I have the elite 4 combo unit and I liked it a lot. I am ready to upgrade though. Bought a new boat so you know. I have no experience with the hummingbird but the Lowrance it a nice unit for the price


----------



## grgrobards (Nov 15, 2011)

I have the elite 4 dsi on my kayak. It is easy to use, very intuitive. Havn't used the humming bird but I am very happy with the Lowrance.

Greg


----------



## LoCo2fish (Nov 15, 2011)

Hummingbird is the only way to go,if you ever have problems they have a service department in Eufaula,Al,and welcome you to come by.Lowrance won't,they won't even sale you any parts to repair your unit,al you can do is send the unit back to them,George's electronics is a service center and they won't sale them parts either,requires them to send in units as well.
Hummingbird as so much easier to deal with,and far more advanced with there products and, research.


----------



## Flatspro (Oct 3, 2007)

Getting ready to install my lowrance elite 4 this week.


----------



## CCC (Sep 3, 2008)

I had both the Hummingbird 597 and Lowrance's comparable unit (forget the model) sitting on Bass Pro's shelf last August, they were both the same price and I couldn't decide which one to get so I asked the Bass Pro, guy, which he reccomended, and bar none he said the Hummingbird, I do not remember all his reasons but his primary was customer service which he said Lowrance was pathetic to say the least.

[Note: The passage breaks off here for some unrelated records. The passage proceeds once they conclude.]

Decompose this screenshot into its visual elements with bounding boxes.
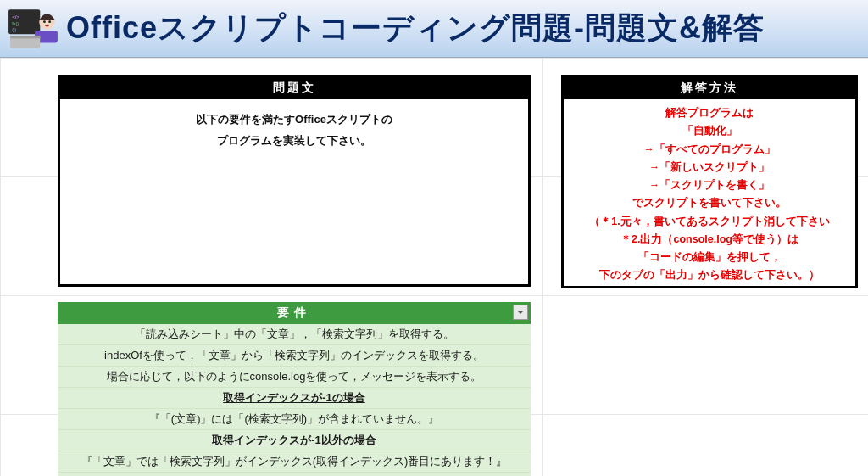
- svg-text:{ }: { }: [12, 27, 16, 32]
- answer-line: ＊2.出力（console.log等で使う）は: [567, 231, 852, 249]
- requirement-row: 『「(文章)」には「(検索文字列)」が含まれていません。』: [58, 409, 531, 430]
- answer-line: →「すべてのプログラム」: [567, 141, 852, 159]
- requirements-heading: 要件: [58, 302, 531, 324]
- requirements-body: 「読み込みシート」中の「文章」，「検索文字列」を取得する。 indexOfを使っ…: [58, 324, 531, 476]
- requirement-row: 取得インデックスが-1の場合: [58, 388, 531, 409]
- problem-panel: 問題文 以下の要件を満たすOfficeスクリプトの プログラムを実装して下さい。: [58, 75, 531, 287]
- requirement-row: 取得インデックスが-1以外の場合: [58, 430, 531, 451]
- svg-point-5: [43, 20, 46, 23]
- answer-body: 解答プログラムは 「自動化」 →「すべてのプログラム」 →「新しいスクリプト」 …: [564, 99, 855, 285]
- person-coding-icon: </> fn() { }: [7, 5, 59, 53]
- requirements-panel: 要件 「読み込みシート」中の「文章」，「検索文字列」を取得する。 indexOf…: [58, 302, 531, 476]
- requirement-row: 場合に応じて，以下のようにconsole.logを使って，メッセージを表示する。: [58, 367, 531, 388]
- problem-line: 以下の要件を満たすOfficeスクリプトの: [60, 109, 528, 131]
- svg-rect-9: [10, 36, 40, 38]
- problem-heading: 問題文: [60, 77, 528, 99]
- requirement-row: console.logを使って，「実行完了」のメッセージを表示する。: [58, 473, 531, 476]
- page-header: </> fn() { } Officeスクリプトコーディング問題-問題文&解答: [0, 0, 868, 58]
- answer-line: →「スクリプトを書く」: [567, 176, 852, 194]
- problem-body: 以下の要件を満たすOfficeスクリプトの プログラムを実装して下さい。: [60, 99, 528, 151]
- requirement-row: indexOfを使って，「文章」から「検索文字列」のインデックスを取得する。: [58, 345, 531, 367]
- answer-line: 下のタブの「出力」から確認して下さい。）: [567, 266, 852, 284]
- answer-line: 「コードの編集」を押して，: [567, 249, 852, 266]
- svg-text:fn(): fn(): [12, 20, 19, 25]
- filter-dropdown-button[interactable]: [513, 305, 528, 320]
- answer-line: →「新しいスクリプト」: [567, 159, 852, 176]
- answer-line: 「自動化」: [567, 122, 852, 140]
- page-title: Officeスクリプトコーディング問題-問題文&解答: [66, 8, 765, 49]
- chevron-down-icon: [516, 308, 525, 316]
- requirements-heading-label: 要件: [277, 305, 311, 319]
- svg-point-6: [48, 20, 51, 23]
- answer-line: （＊1.元々，書いてあるスクリプト消して下さい: [567, 213, 852, 231]
- answer-panel: 解答方法 解答プログラムは 「自動化」 →「すべてのプログラム」 →「新しいスク…: [561, 75, 858, 288]
- svg-text:</>: </>: [12, 13, 19, 19]
- answer-heading: 解答方法: [564, 77, 855, 99]
- requirement-row: 『「文章」では「検索文字列」がインデックス(取得インデックス)番目にあります！』: [58, 451, 531, 473]
- answer-line: でスクリプトを書いて下さい。: [567, 194, 852, 212]
- problem-line: プログラムを実装して下さい。: [60, 131, 528, 152]
- requirement-row: 「読み込みシート」中の「文章」，「検索文字列」を取得する。: [58, 324, 531, 345]
- worksheet-area: 問題文 以下の要件を満たすOfficeスクリプトの プログラムを実装して下さい。…: [0, 58, 868, 476]
- answer-line: 解答プログラムは: [567, 104, 852, 122]
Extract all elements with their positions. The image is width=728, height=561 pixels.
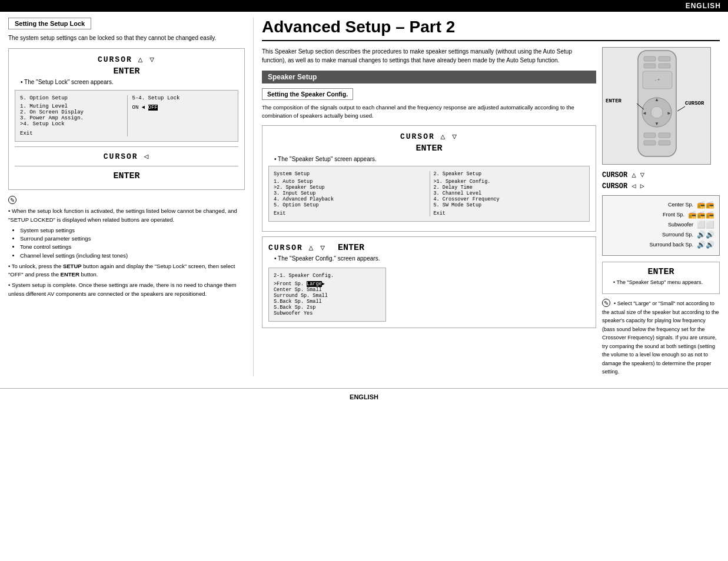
svg-rect-13 [644,133,656,138]
cursor-bot-label: CURSOR △ ▽ [268,243,326,252]
screen-line-2: 1. Muting Level [20,103,121,109]
front-sp-label: Front Sp. [607,212,688,218]
cursor-lr-label: CURSOR ◁ ▷ [602,182,644,191]
left-column: Setting the Setup Lock The system setup … [0,18,253,376]
s2r-5: 4. Crossover Frequency [434,196,585,202]
front-sp-icon: 📻📻📻 [688,211,714,219]
s2l-4: 3. Input Setup [274,191,425,196]
speaker-row-surround: Surround Sp. 🔊🔊 [607,231,714,239]
note-1: • When the setup lock function is activa… [8,207,245,224]
enter-top-label: ENTER [15,66,238,76]
enter-mid-label: ENTER [268,143,590,153]
s2l-5: 4. Advanced Playback [274,196,425,202]
svg-text:CURSOR: CURSOR [685,101,704,106]
enter-bot-label: ENTER [338,243,364,253]
speaker-diagram: Center Sp. 📻📻 Front Sp. 📻📻📻 Subwoofer ⬜⬜… [602,195,720,256]
svg-text:►: ► [667,111,672,116]
center-sp-icon: 📻📻 [697,201,714,209]
note-list-item-4: Channel level settings (including test t… [20,252,245,260]
screen-line-5: >4. Setup Lock [20,121,121,127]
s3-6: S.Back Sp. 2sp [274,305,381,310]
remote-svg: - + ▲ ▼ ◄ ► [603,48,711,165]
note-list-item-3: Tone control settings [20,243,245,251]
screen-line-4: 3. Power Amp Assign. [20,115,121,121]
svg-text:▲: ▲ [654,97,659,102]
screen-mockup-1: 5. Option Setup 1. Muting Level 2. On Sc… [15,90,238,142]
note-icon-1: ✎ [8,196,245,205]
screen-line-1: 5. Option Setup [20,95,121,101]
s3-1: 2-1. Speaker Config. [274,273,381,279]
s2l-2: 1. Auto Setup [274,179,425,185]
subwoofer-icon: ⬜⬜ [697,221,714,229]
svg-rect-14 [659,133,670,138]
sidebar-cursor-top: CURSOR △ ▽ [602,171,720,179]
screen2-left: System Setup 1. Auto Setup >2. Speaker S… [274,171,425,216]
right-enter-label: ENTER [607,267,714,277]
svg-text:▼: ▼ [654,121,659,126]
right-intro: This Speaker Setup section describes the… [262,47,596,65]
svg-rect-3 [644,64,656,68]
s2r-7: Exit [434,211,585,216]
s3-3: Center Sp. Small [274,287,381,293]
left-setup-panel: CURSOR △ ▽ ENTER • The "Setup Lock" scre… [8,48,245,190]
s2r-1: 2. Speaker Setup [434,171,585,177]
screen-right-title: 5-4. Setup Lock [132,95,234,101]
middle-panel-2: CURSOR △ ▽ ENTER • The "Speaker Config."… [262,236,596,328]
surround-sp-label: Surround Sp. [607,232,697,238]
s2r-6: 5. SW Mode Setup [434,202,585,208]
s2l-6: 5. Option Setup [274,202,425,208]
speaker-setup-section-label: Speaker Setup [262,71,596,84]
s2l-1: System Setup [274,171,425,177]
surround-back-sp-label: Surround back Sp. [607,242,697,248]
s2r-4: 3. Channel Level [434,191,585,196]
svg-rect-4 [659,64,670,68]
svg-rect-15 [644,141,656,145]
speaker-row-subwoofer: Subwoofer ⬜⬜ [607,221,714,229]
s2r-2: >1. Speaker Config. [434,179,585,185]
note-2: • To unlock, press the SETUP button agai… [8,262,245,279]
note-3: • System setup is complete. Once these s… [8,281,245,298]
enter-bot-bullet: • The "Speaker Config." screen appears. [274,255,590,262]
screen-line-6: Exit [20,131,121,136]
middle-panel-1: CURSOR △ ▽ ENTER • The "Speaker Setup" s… [262,125,596,232]
right-enter-bullet: • The "Speaker Setup" menu appears. [613,279,714,285]
cursor-left-label: CURSOR ◁ [15,152,238,161]
surround-back-sp-icon: 🔊🔊 [697,241,714,249]
note-list: System setup settings Surround parameter… [20,226,245,260]
section-title-box: Setting the Setup Lock [8,18,91,29]
screen-line-3: 2. On Screen Display [20,109,121,115]
svg-point-8 [651,106,663,118]
svg-text:ENTER: ENTER [606,98,622,104]
section-title: Setting the Setup Lock [15,20,85,27]
sidebar-note-text: • Select "Large" or "Small" not accordin… [602,300,719,375]
screen2-right: 2. Speaker Setup >1. Speaker Config. 2. … [430,171,585,216]
pencil-icon-2: ✎ [602,299,610,307]
s3-7: Subwoofer Yes [274,310,381,316]
language-label: ENGLISH [686,2,721,10]
svg-rect-1 [644,56,656,61]
screen-mockup-2: System Setup 1. Auto Setup >2. Speaker S… [268,166,590,222]
cursor-enter-bot-row: CURSOR △ ▽ ENTER [268,243,590,255]
sidebar-cursor-lr: CURSOR ◁ ▷ [602,182,720,191]
top-bar: ENGLISH [0,0,728,12]
enter-top-bullet: • The "Setup Lock" screen appears. [21,79,238,85]
s3-2: >Front Sp. Large▶ [274,280,381,287]
screen-mockup-3: 2-1. Speaker Config. >Front Sp. Large▶ C… [268,268,386,322]
svg-rect-2 [659,56,670,61]
s2l-7: Exit [274,211,425,216]
speaker-desc: The composition of the signals output to… [262,103,596,121]
screen-right-content: 5-4. Setup Lock ON ◄ OFF [127,95,234,136]
bottom-label: ENGLISH [350,393,378,400]
svg-text:- +: - + [655,78,660,82]
screen-right-value: ON ◄ OFF [132,105,234,111]
bottom-bar: ENGLISH [0,388,728,405]
sidebar-note: ✎ • Select "Large" or "Small" not accord… [602,299,720,376]
enter-mid-bullet: • The "Speaker Setup" screen appears. [274,156,590,162]
notes-section: ✎ • When the setup lock function is acti… [8,196,245,298]
speaker-config-label: Setting the Speaker Config. [262,88,353,100]
note-list-item-1: System setup settings [20,226,245,235]
cursor-up-down-label: CURSOR △ ▽ [602,171,644,179]
left-intro: The system setup settings can be locked … [8,34,245,42]
pencil-icon: ✎ [8,196,16,204]
s3-5: S.Back Sp. Small [274,299,381,305]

So I chose the Hummingbird, and have been pleased.


----------



## Fowlweather_13 (Jan 14, 2013)

Hummingbird hands down for the main reason that when you call with questions you get expert help and service I had a older lowrance's a 04 model 522c igps great machine horrible company and coustomer service know body has been able to fix my unit and i have called an emailed lowrance's over 30 times and called at least that many and have not spoken with a person yet.


----------



## fishn4fun (May 11, 2008)

Love my humminbird 385ci the only problem I've had is the pin on the power cable broke off but I have the exteneded warranty from west marine so I haven't dealt with their customer service yet but I've only heard great things about it


----------



## flukedaddy (Apr 11, 2009)

Just in case anyone is interested academy has the elite 5x DSI on sale for 349.88 thats $200 off. Looked like a pretty good deal. just passin it along

http://www.academy.com/webapp/wcs/stores/servlet/Product_10151_10051_148159_-1__?N=46880239+101


----------